(Extracted page text data)

▶

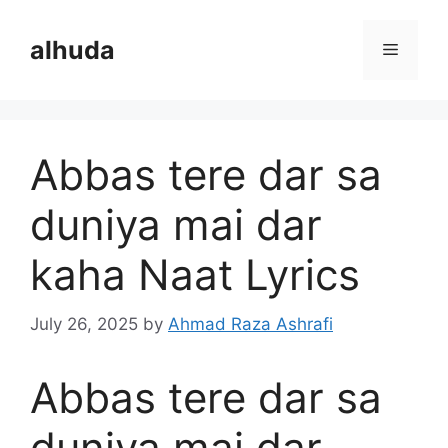
Skip
to
alhuda
Menu
content
Abbas tere dar sa
duniya mai dar
kaha Naat Lyrics
July 26, 2025
by
Ahmad Raza Ashrafi
Abbas tere dar sa
duniya mai dar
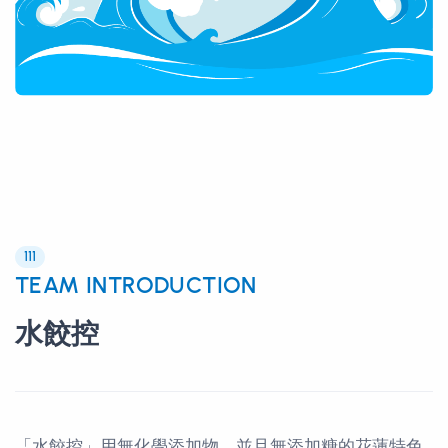
111
TEAM INTRODUCTION
水餃控
「水餃控」用無化學添加物，並且無添加糖的花蓮特色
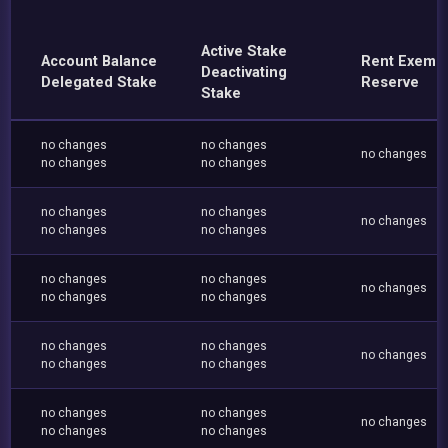
Active Stake
Account Balance
Rent Exemp
Deactivating
Delegated Stake
Reserve
Stake
no changes
no changes
no changes
no changes
no changes
no changes
no changes
no changes
no changes
no changes
no changes
no changes
no changes
no changes
no changes
no changes
no changes
no changes
no changes
no changes
no changes
no changes
no changes
no changes
no changes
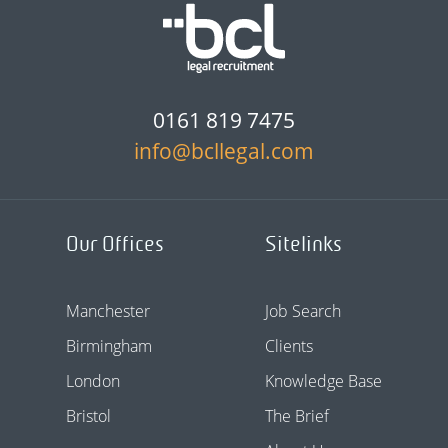
0161 819 7475
info@bcllegal.com
Our Offices
Sitelinks
Manchester
Job Search
Birmingham
Clients
London
Knowledge Base
Bristol
The Brief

◀

DIRECTIONS FOR THIS TASK:
In the entries above, identify every line with the string "Stake".

ANSWER TO THIS EXERCISE:
Active Stake
Delegated Stake
Stake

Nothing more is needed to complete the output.